# [YOUR ASSIGNMENT]
Each line below that includes the word "music" is to be reported.

··········

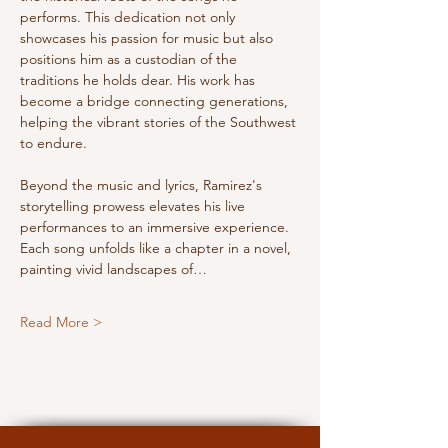
performs. This dedication not only 
showcases his passion for music but also 
positions him as a custodian of the 
traditions he holds dear. His work has 
become a bridge connecting generations, 
helping the vibrant stories of the Southwest 
to endure.
Beyond the music and lyrics, Ramirez's 
storytelling prowess elevates his live 
performances to an immersive experience. 
Each song unfolds like a chapter in a novel, 
painting vivid landscapes of…
Read More >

··········

# [EXPECTED ANSWER]
showcases his passion for music but also 
Beyond the music and lyrics, Ramirez's 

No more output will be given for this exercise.